**Your assignment:** Write out, word for word, the first line of the data below and every line after it through the one containing "Dicta sunt explicabo. Adipiscing".

**Provided entries:**
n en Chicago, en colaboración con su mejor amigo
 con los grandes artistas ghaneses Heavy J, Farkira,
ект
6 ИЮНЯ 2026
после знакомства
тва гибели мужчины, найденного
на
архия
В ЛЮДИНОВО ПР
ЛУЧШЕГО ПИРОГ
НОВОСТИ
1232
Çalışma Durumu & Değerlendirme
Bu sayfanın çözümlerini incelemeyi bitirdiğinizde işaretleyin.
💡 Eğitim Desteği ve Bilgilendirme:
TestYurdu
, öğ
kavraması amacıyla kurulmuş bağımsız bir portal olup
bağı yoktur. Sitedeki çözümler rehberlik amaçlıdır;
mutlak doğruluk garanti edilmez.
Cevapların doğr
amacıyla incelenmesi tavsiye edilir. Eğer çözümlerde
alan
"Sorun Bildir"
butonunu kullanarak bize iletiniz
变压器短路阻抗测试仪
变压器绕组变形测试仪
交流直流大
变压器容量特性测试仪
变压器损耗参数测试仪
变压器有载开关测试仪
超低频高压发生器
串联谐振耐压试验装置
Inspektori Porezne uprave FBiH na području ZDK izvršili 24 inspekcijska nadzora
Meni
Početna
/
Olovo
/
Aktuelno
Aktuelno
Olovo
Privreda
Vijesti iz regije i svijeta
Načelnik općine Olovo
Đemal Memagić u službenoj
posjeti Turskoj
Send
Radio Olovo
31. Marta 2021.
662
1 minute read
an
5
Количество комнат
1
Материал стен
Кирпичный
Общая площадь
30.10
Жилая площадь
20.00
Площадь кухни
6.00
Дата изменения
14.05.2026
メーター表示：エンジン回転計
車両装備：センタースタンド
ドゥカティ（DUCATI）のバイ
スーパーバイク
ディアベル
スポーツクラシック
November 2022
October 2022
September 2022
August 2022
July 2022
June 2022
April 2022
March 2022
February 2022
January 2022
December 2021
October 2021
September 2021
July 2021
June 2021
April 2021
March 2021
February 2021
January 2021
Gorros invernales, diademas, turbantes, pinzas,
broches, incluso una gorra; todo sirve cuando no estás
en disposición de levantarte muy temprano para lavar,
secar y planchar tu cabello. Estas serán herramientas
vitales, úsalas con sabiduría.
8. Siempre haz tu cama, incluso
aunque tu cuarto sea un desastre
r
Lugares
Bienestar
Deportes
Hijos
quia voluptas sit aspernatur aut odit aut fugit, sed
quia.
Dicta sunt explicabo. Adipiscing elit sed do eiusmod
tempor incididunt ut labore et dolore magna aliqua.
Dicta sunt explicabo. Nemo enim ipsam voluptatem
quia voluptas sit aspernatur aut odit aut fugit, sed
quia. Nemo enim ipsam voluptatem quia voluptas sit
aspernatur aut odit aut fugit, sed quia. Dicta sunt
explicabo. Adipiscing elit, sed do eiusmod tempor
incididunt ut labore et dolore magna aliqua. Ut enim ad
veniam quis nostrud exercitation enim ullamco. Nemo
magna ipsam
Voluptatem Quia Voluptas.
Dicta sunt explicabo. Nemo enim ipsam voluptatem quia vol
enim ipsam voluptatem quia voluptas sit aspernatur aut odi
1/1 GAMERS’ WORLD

**Reply:**
n en Chicago, en colaboración con su mejor amigo
 con los grandes artistas ghaneses Heavy J, Farkira,
ект
6 ИЮНЯ 2026
после знакомства
тва гибели мужчины, найденного
на
архия
В ЛЮДИНОВО ПР
ЛУЧШЕГО ПИРОГ
НОВОСТИ
1232
Çalışma Durumu & Değerlendirme
Bu sayfanın çözümlerini incelemeyi bitirdiğinizde işaretleyin.
💡 Eğitim Desteği ve Bilgilendirme:
TestYurdu
, öğ
kavraması amacıyla kurulmuş bağımsız bir portal olup
bağı yoktur. Sitedeki çözümler rehberlik amaçlıdır;
mutlak doğruluk garanti edilmez.
Cevapların doğr
amacıyla incelenmesi tavsiye edilir. Eğer çözümlerde
alan
"Sorun Bildir"
butonunu kullanarak bize iletiniz
变压器短路阻抗测试仪
变压器绕组变形测试仪
交流直流大
变压器容量特性测试仪
变压器损耗参数测试仪
变压器有载开关测试仪
超低频高压发生器
串联谐振耐压试验装置
Inspektori Porezne uprave FBiH na području ZDK izvršili 24 inspekcijska nadzora
Meni
Početna
/
Olovo
/
Aktuelno
Aktuelno
Olovo
Privreda
Vijesti iz regije i svijeta
Načelnik općine Olovo
Đemal Memagić u službenoj
posjeti Turskoj
Send
Radio Olovo
31. Marta 2021.
662
1 minute read
an
5
Количество комнат
1
Материал стен
Кирпичный
Общая площадь
30.10
Жилая площадь
20.00
Площадь кухни
6.00
Дата изменения
14.05.2026
メーター表示：エンジン回転計
車両装備：センタースタンド
ドゥカティ（DUCATI）のバイ
スーパーバイク
ディアベル
スポーツクラシック
November 2022
October 2022
September 2022
August 2022
July 2022
June 2022
April 2022
March 2022
February 2022
January 2022
December 2021
October 2021
September 2021
July 2021
June 2021
April 2021
March 2021
February 2021
January 2021
Gorros invernales, diademas, turbantes, pinzas,
broches, incluso una gorra; todo sirve cuando no estás
en disposición de levantarte muy temprano para lavar,
secar y planchar tu cabello. Estas serán herramientas
vitales, úsalas con sabiduría.
8. Siempre haz tu cama, incluso
aunque tu cuarto sea un desastre
r
Lugares
Bienestar
Deportes
Hijos
quia voluptas sit aspernatur aut odit aut fugit, sed
quia.
Dicta sunt explicabo. Adipiscing elit sed do eiusmod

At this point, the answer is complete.